Yuna mendekat dengan cemas.
“Pak Marcelo…” panggilnya lembut, penuh kekhawatiran. Ia duduk di sampingnya dan mengusap punggungnya perlahan.
Marcelo mendengus sinis, tawanya terdengar getir. “Kau tahu, Yuna… dia menolak tawaranku. Memilih bersamanya. Dengan orang itu.” Ucapnya tanpa sadar, membuat hati Yuna semakin sakit. Pria yang dicintainya mabuk karena wanita lain, dan wanita itu adalah sahabatnya sendiri.
“Taeri pasti punya alasan,” ujar Yuna mencoba tegar.
“Mungkin bukan karena dia tidak ingin diselamatkan, tapi… caranya berbeda. Terkadang, orang lebih memilih luka yang sudah dikenalnya, daripada uluran tangan yang mungkin tak cukup kuat menahannya.” Kata-kata itu terucap dengan getir, Yuna pun merasakan hal yang sama. Dia mencintai Marcelo, tetapi tahu bahwa cintanya mungkin tak akan pernah terbalas.
Marcelo terdiam, menatap gelas kosongnya. Kata-kata Yuna menyentuh hatinya, menenangkan sekaligus menyakitkan. Ia seolah melihat bayangannya sendiri dalam diri Taeri.
Marcelo menggenggam gelasnya erat. “Aku tidak menyalahkannya,” ucapnya serak. “Mungkin aku terlalu memaksakan kehendakku, terlalu yakin bisa menyelamatkan seseorang yang sudah memilih jalannya.” Ia tertawa hambar, lalu memaksakan senyum ke arah Yuna.
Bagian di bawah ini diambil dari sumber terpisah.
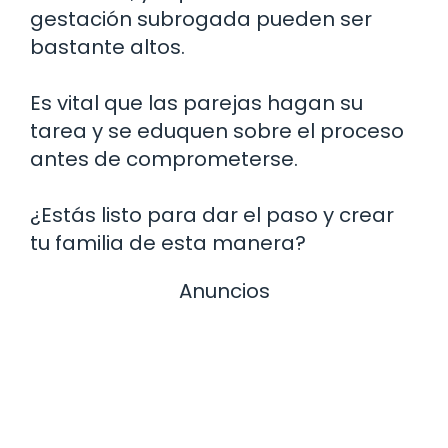
gestación subrogada pueden ser
bastante altos.
Es vital que las parejas hagan su
tarea y se eduquen sobre el proceso
antes de comprometerse.
¿Estás listo para dar el paso y crear
tu familia de esta manera?
Anuncios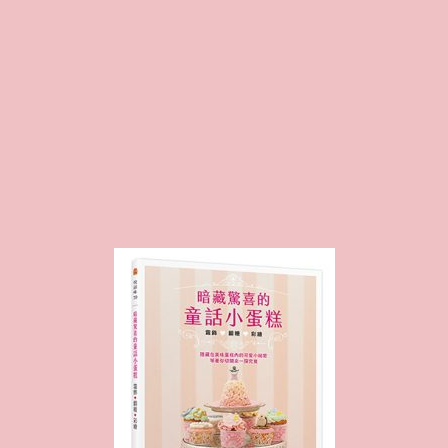
Proudly powered by WordPress
Theme: Biancaa by
Theme Junkie
.
Homepage
JSA講師證書課程特色
講師介紹 Instructor Introduction
JSA講師證書課程 JSA Certificate Course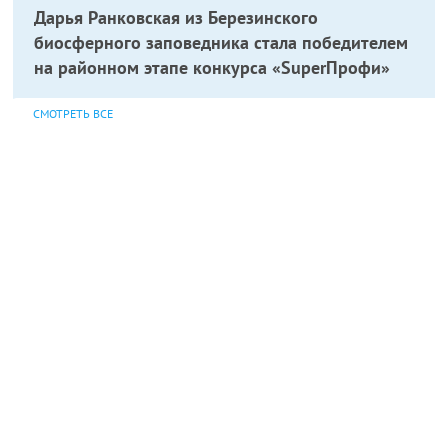
Дарья Ранковская из Березинского
биосферного заповедника стала победителем
на районном этапе конкурса «SuperПрофи»
СМОТРЕТЬ ВСЕ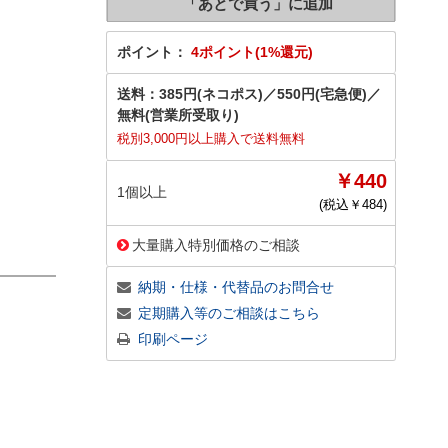
ポイント：
4ポイント(1%還元)
送料：
385円(ネコポス)
／
550円(宅急便)
／
無料(営業所受取り)
税別3,000円以上購入で送料無料
￥440
1個以上
(税込￥
484
)
大量購入特別価格のご相談
納期・仕様・代替品のお問合せ
定期購入等のご相談はこちら
印刷ページ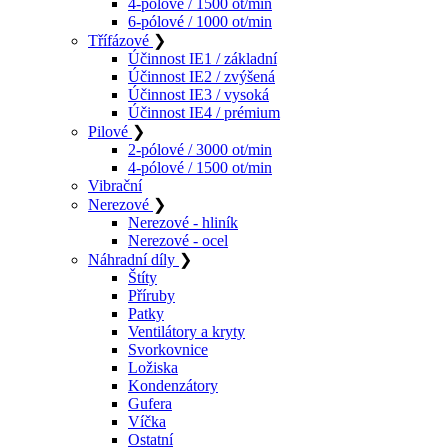
4-pólové / 1500 ot/min
6-pólové / 1000 ot/min
Třífázové
❯
Účinnost IE1 / základní
Účinnost IE2 / zvýšená
Účinnost IE3 / vysoká
Účinnost IE4 / prémium
Pilové
❯
2-pólové / 3000 ot/min
4-pólové / 1500 ot/min
Vibrační
Nerezové
❯
Nerezové - hliník
Nerezové - ocel
Náhradní díly
❯
Štíty
Příruby
Patky
Ventilátory a kryty
Svorkovnice
Ložiska
Kondenzátory
Gufera
Víčka
Ostatní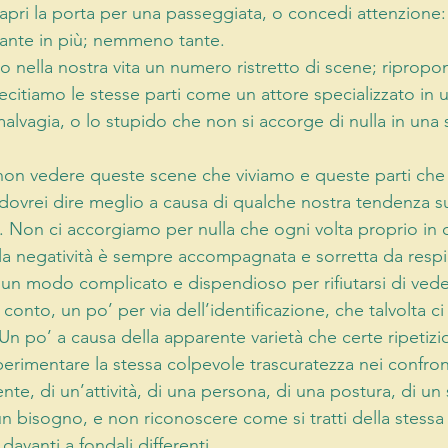
 apri la porta per una passeggiata, o concedi attenzione:
iante in più; nemmeno tante.
o nella nostra vita un numero ristretto di scene; riprop
 recitiamo le stesse parti come un attore specializzato in u
alvagia, o lo stupido che non si accorge di nulla in una s
 non vedere queste scene che viviamo e queste parti che
 dovrei dire meglio a causa di qualche nostra tendenza su
Non ci accorgiamo per nulla che ogni volta proprio in 
la negatività è sempre accompagnata e sorretta da respi
un modo complicato e dispendioso per rifiutarsi di vedere
nto, un po’ per via dell’identificazione, che talvolta ci r
n po’ a causa della apparente varietà che certe ripetizi
erimentare la stessa colpevole trascuratezza nei confront
te, di un’attività, di una persona, di una postura, di un
n bisogno, e non riconoscere come si tratti della stessa 
davanti a fondali differenti.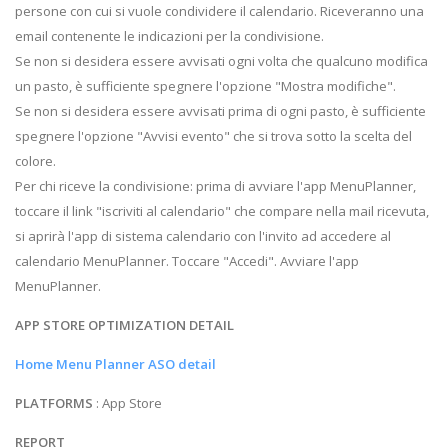
persone con cui si vuole condividere il calendario. Riceveranno una
email contenente le indicazioni per la condivisione.
Se non si desidera essere avvisati ogni volta che qualcuno modifica
un pasto, è sufficiente spegnere l'opzione "Mostra modifiche".
Se non si desidera essere avvisati prima di ogni pasto, è sufficiente
spegnere l'opzione "Avvisi evento" che si trova sotto la scelta del
colore.
Per chi riceve la condivisione: prima di avviare l'app MenuPlanner,
toccare il link "iscriviti al calendario" che compare nella mail ricevuta,
si aprirà l'app di sistema calendario con l'invito ad accedere al
calendario MenuPlanner. Toccare "Accedi". Avviare l'app
MenuPlanner.
APP STORE OPTIMIZATION DETAIL
Home Menu Planner ASO detail
PLATFORMS
: App Store
REPORT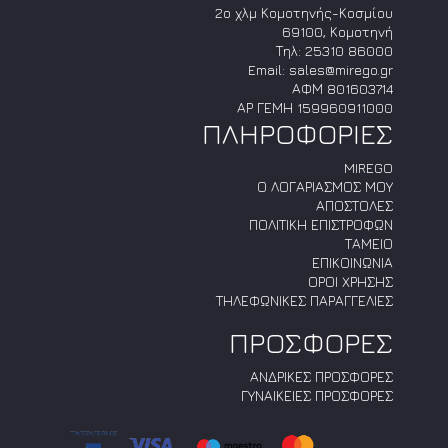
2ο χλμ Κομοτηνής-Κοσμίου
69100, Κομοτηνή
Τηλ:
25310 86000
Email:
sales@mirego.gr
ΑΦΜ 801603714
ΑΡ ΓΕΜΗ 159960911000
ΠΛΗΡΟΦΟΡΙΕΣ
MIREGO
Ο ΛΟΓΑΡΙΑΣΜΟΣ ΜΟΥ
ΑΠΟΣΤΟΛΕΣ
ΠΟΛΙΤΙΚΗ ΕΠΙΣΤΡΟΦΩΝ
ΤΑΜΕΙΟ
ΕΠΙΚΟΙΝΩΝΙΑ
ΟΡΟΙ ΧΡΗΣΗΣ
ΤΗΛΕΦΩΝΙΚΕΣ ΠΑΡΑΓΓΕΛΙΕΣ
ΠΡΟΣΦΟΡΕΣ
ΑΝΔΡΙΚΕΣ ΠΡΟΣΦΟΡΕΣ
ΓΥΝΑΙΚΕΙΕΣ ΠΡΟΣΦΟΡΕΣ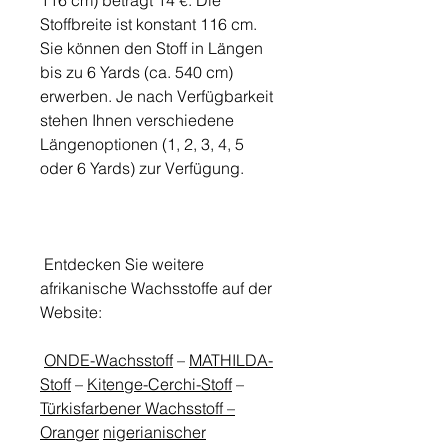
116 cm) beträgt 14 €. Die
Stoffbreite ist konstant 116 cm.
Sie können den Stoff in Längen
bis zu 6 Yards (ca. 540 cm)
erwerben. Je nach Verfügbarkeit
stehen Ihnen verschiedene
Längenoptionen (1, 2, 3, 4, 5
oder 6 Yards) zur Verfügung.
Entdecken Sie weitere
afrikanische Wachsstoffe auf der
Website:
ONDE-Wachsstoff
–
MATHILDA-
Stoff
–
Kitenge-Cerchi-Stoff
–
Türkisfarbener Wachsstoff –
Oranger
nigerianischer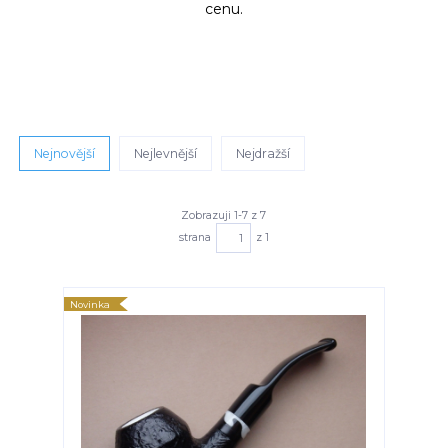
cenu.
Nejnovější
Nejlevnější
Nejdražší
Zobrazuji 1-7 z 7
strana
z 1
Novinka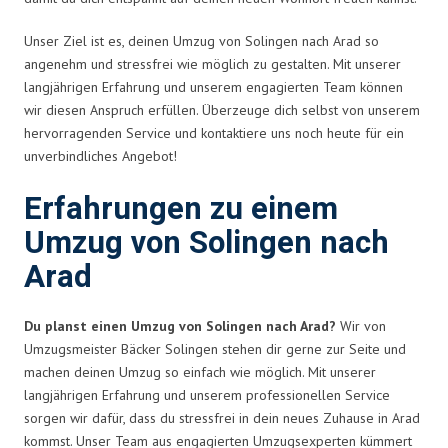
Unser Ziel ist es, deinen Umzug von Solingen nach Arad so
angenehm und stressfrei wie möglich zu gestalten. Mit unserer
langjährigen Erfahrung und unserem engagierten Team können
wir diesen Anspruch erfüllen. Überzeuge dich selbst von unserem
hervorragenden Service und kontaktiere uns noch heute für ein
unverbindliches Angebot!
Erfahrungen zu einem
Umzug von Solingen nach
Arad
Du planst einen Umzug von Solingen nach Arad?
Wir von
Umzugsmeister Bäcker Solingen stehen dir gerne zur Seite und
machen deinen Umzug so einfach wie möglich. Mit unserer
langjährigen Erfahrung und unserem professionellen Service
sorgen wir dafür, dass du stressfrei in dein neues Zuhause in Arad
kommst. Unser Team aus engagierten Umzugsexperten kümmert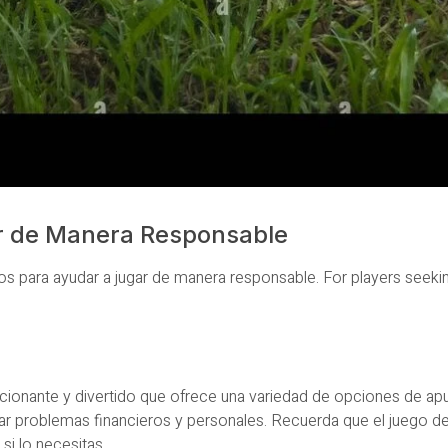
r de Manera Responsable
s para ayudar a jugar de manera responsable. For players seekin
ionante y divertido que ofrece una variedad de opciones de apu
ar problemas financieros y personales. Recuerda que el juego de
si lo necesitas.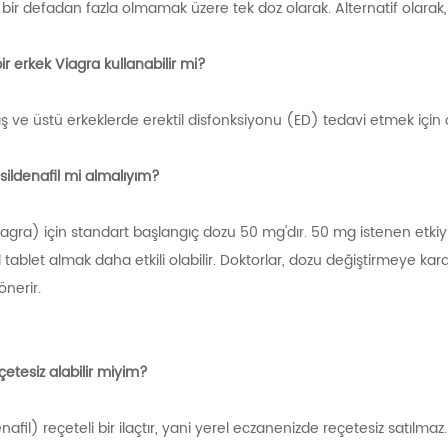
r defadan fazla olmamak üzere tek doz olarak. Alternatif olarak, ila
ir erkek Viagra kullanabilir mi?
aş ve üstü erkeklerde erektil disfonksiyonu (ED) tedavi etmek için 
 sildenafil mi almalıyım?
Viagra) için standart başlangıç ​​dozu 50 mg'dır. 50 mg istenen etk
l tablet almak daha etkili olabilir. Doktorlar, dozu değiştirmeye k
nerir.
reçetesiz alabilir miyim?
nafil) reçeteli bir ilaçtır, yani yerel eczanenizde reçetesiz satılmaz.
Yuna menatapnya lama, menarik napas dalam. “Pak, jangan menyerah,” ucapnya lembut namun tegas. Ia bangkit dan membantu Marcelo berdiri. “Ayo pulang. Tidak ada gunanya terus meratapi keadaan.”
Marcelo mengangguk lemah, membiarkan Yuna membopongnya keluar dari bar. Fisiknya mungkin menyerah, namun tekadnya masih membara. Ia masih berharap, suatu saat nanti, akan ada celah untuk menyelamatkan wanita yang dicintainya, meskipun itu berarti menyakiti hati Yuna, gadis yang selalu ada untuknya.